Fortunately, I hate Facebook and almost never use it. I only have an account there so I can view other people’s photos, etc. when they send me a link, so it could have been much worse if I actually used Facebook and had everybody I know listed as a friend.
The strange thing is, the hacker/spammer/bot didn’t change my password… I found that really odd. Even if it was a bot, you’d still think it would have changed my password and e-mail to lock me out and erasing their spam.
So, I have obviously changed both my Facebook and Twitter passwords now, but am not certain how they were compromised in the first place.
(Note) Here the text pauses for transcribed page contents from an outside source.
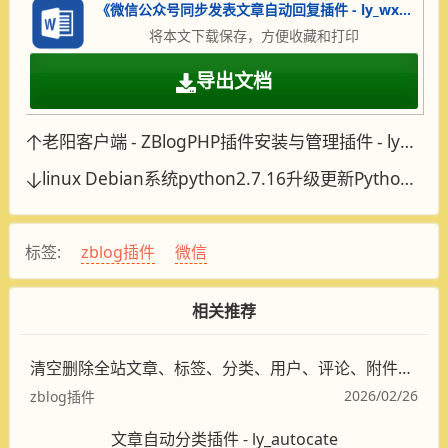
《微信公众号同步发表文章自动回复插件 - ly_wxmp》.docx
将本文下载保存，方便收藏和打印
导出文档
老阳客户端 - ZBlogPHP插件安装与管理插件 - ly_apps
linux Debian系统python2.7.16升级更新Python-3.9.17
标签:
zblog插件
微信
相关推荐
清空删除全站文章、标签、分类、用户、评论、附件插件 - ly_delall
2026/02/26
zblog插件
文章自动分类插件 - ly_autocate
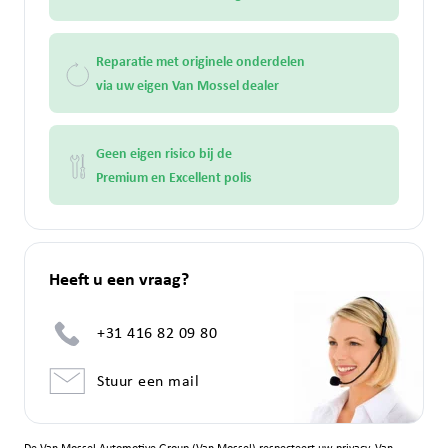
Reparatie met originele onderdelen
via uw eigen Van Mossel dealer
Geen eigen risico bij de
Premium en Excellent polis
Heeft u een vraag?
+31 416 82 09 80
Stuur een mail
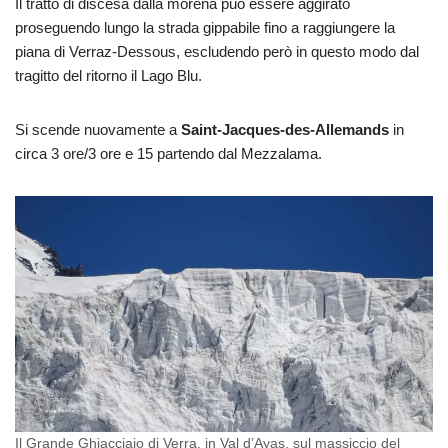
Il tratto di discesa dalla morena può essere aggirato
proseguendo lungo la strada gippabile fino a raggiungere la
piana di Verraz-Dessous, escludendo però in questo modo dal
tragitto del ritorno il Lago Blu.
Si scende nuovamente a
Saint-Jacques-des-Allemands
in
circa 3 ore/3 ore e 15 partendo dal Mezzalama.
Il Grande Ghiacciaio di Verra, in Val d’Ayas, sul massiccio del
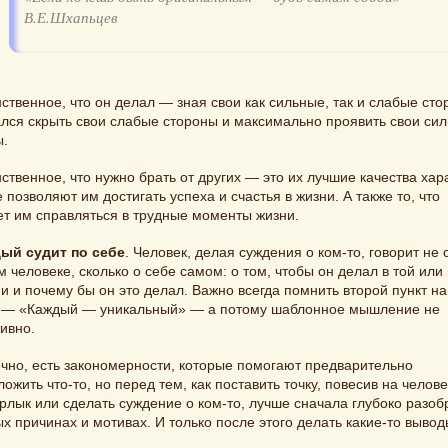
В.Е.Шхапьцев
ственное, что он делал — зная свои как сильные, так и слабые сто
лся скрыть свои слабые стороны и максимально проявить свои си
ы.
ственное, что нужно брать от других — это их лучшие качества хар
 позволяют им достигать успеха и счастья в жизни. А также то, что
ет им справляться в трудные моменты жизни.
дый судит по себе
. Человек, делая суждения о ком-то, говорит не 
м человеке, сколько о себе самом: о том, чтобы он делал в той или
и и почему бы он это делал. Важно всегда помнить второй пункт н
 — «Каждый — уникальный» — а потому шаблонное мышление не
ивно.
чно, есть закономерности, которые помогают предварительно
ожить что-то, но перед тем, как поставить точку, повесив на челов
рлык или сделать суждение о ком-то, лучше сначала глубоко разоб
х причинах и мотивах. И только после этого делать какие-то вывод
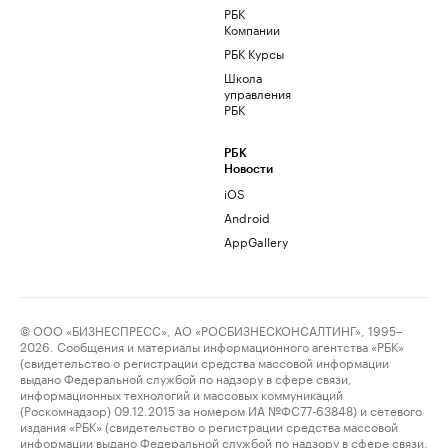
РБК
Компании
РБК Курсы
Школа
управления
РБК
РБК
Новости
iOS
Android
AppGallery
© ООО «БИЗНЕСПРЕСС», АО «РОСБИЗНЕСКОНСАЛТИНГ», 1995–
2026. Сообщения и материалы информационного агентства «РБК»
(свидетельство о регистрации средства массовой информации
выдано Федеральной службой по надзору в сфере связи,
информационных технологий и массовых коммуникаций
(Роскомнадзор) 09.12.2015 за номером ИА №ФС77-63848) и сетевого
издания «РБК» (свидетельство о регистрации средства массовой
информации выдано Федеральной службой по надзору в сфере связи,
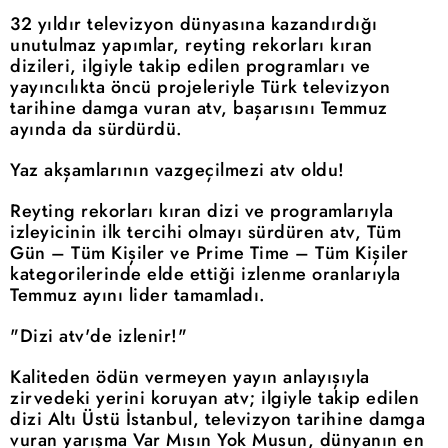
32 yıldır televizyon dünyasına kazandırdığı
unutulmaz yapımlar, reyting rekorları kıran
dizileri, ilgiyle takip edilen programları ve
yayıncılıkta öncü projeleriyle Türk televizyon
tarihine damga vuran atv, başarısını Temmuz
ayında da sürdürdü.
Yaz akşamlarının vazgeçilmezi atv oldu!
Reyting rekorları kıran dizi ve programlarıyla
izleyicinin ilk tercihi olmayı sürdüren atv, Tüm
Gün – Tüm Kişiler ve Prime Time – Tüm Kişiler
kategorilerinde elde ettiği izlenme oranlarıyla
Temmuz ayını lider tamamladı.
"Dizi atv'de izlenir!"
Kaliteden ödün vermeyen yayın anlayışıyla
zirvedeki yerini koruyan atv; ilgiyle takip edilen
dizi Altı Üstü İstanbul, televizyon tarihine damga
vuran yarışma Var Mısın Yok Musun, dünyanın en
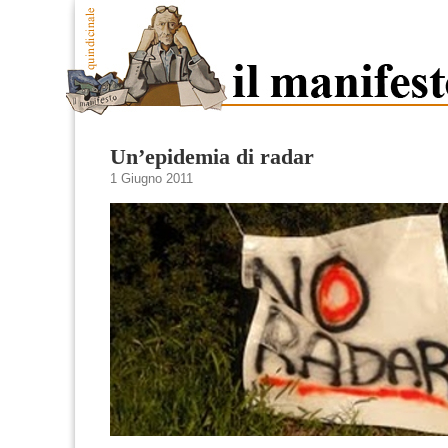
Un’epidemia di radar
1 Giugno 2011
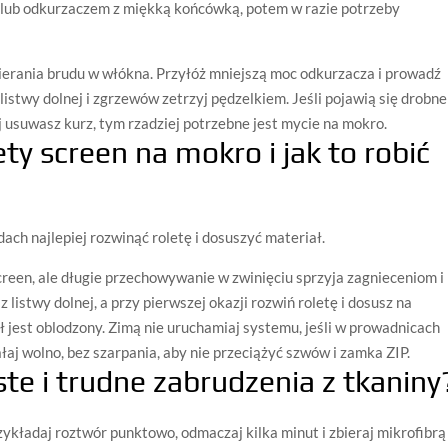
ą lub odkurzaczem z miękką końcówką, potem w razie potrzeby
ierania brudu w włókna. Przyłóż mniejszą moc odkurzacza i prowadź
listwy dolnej i zgrzewów zetrzyj pędzelkiem. Jeśli pojawią się drobne
ej usuwasz kurz, tym rzadziej potrzebne jest mycie na mokro.
ty screen na mokro i jak to robić
dach najlepiej rozwinąć roletę i dosuszyć materiał.
creen, ale długie przechowywanie w zwinięciu sprzyja zagnieceniom i
listwy dolnej, a przy pierwszej okazji rozwiń roletę i dosusz na
ał jest oblodzony. Zimą nie uruchamiaj systemu, jeśli w prowadnicach
łaj wolno, bez szarpania, aby nie przeciążyć szwów i zamka ZIP.
te i trudne zabrudzenia z tkaniny
zykładaj roztwór punktowo, odmaczaj kilka minut i zbieraj mikrofibrą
Twitter suggested that it could be the Koobface worm:
“Koobface, an anagram of Facebook ("face" and "book" change order and "koob" is "book" in reverse), is a computer worm that targets the users of the social networking websites Facebook, MySpace, hi5, Bebo, Friendster and Twitter. Koobface ultimately attempts, upon successful infection, to gather sensitive information from the victims such as credit card numbers.” (Source: Wikipedia)
Which it may have well been. I’m usually very careful about avoiding virii, but the article goes on to say:
“…they [the victims] are prompted to download what is purported to be an update of the Adobe Flash player. If they download and execute the file, they will infect their computer with Koobface.”
…and I can see myself falling for that. That’s actually a pretty good technique if you ask me
However, I updated my free AdAware anti-spyware/virus software and ran a scan but it came up empty so I’m really not sure what happened.
Anyhow, while it sucked to lose control of my Twitter account and have my Facebook account send spam from my account, I wasn’t all that stressed about it since I’m really not a big user of social networking sites.
Now, if it were my PayPal, bank, server, or e-mail accounts I’d be real pissed!